INFORMATION SUPPLIED:
──────────

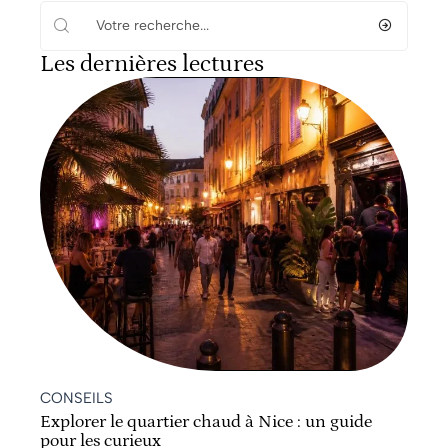
Les dernières lectures
CONSEILS
Explorer le quartier chaud à Nice : un guide
pour les curieux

──────────

ASSIGNMENT: Give back the whole listing exactly, without pictures.

RESPONSE TO THE EXERCISE:
Les dernières lectures
CONSEILS
Explorer le quartier chaud à Nice : un guide
pour les curieux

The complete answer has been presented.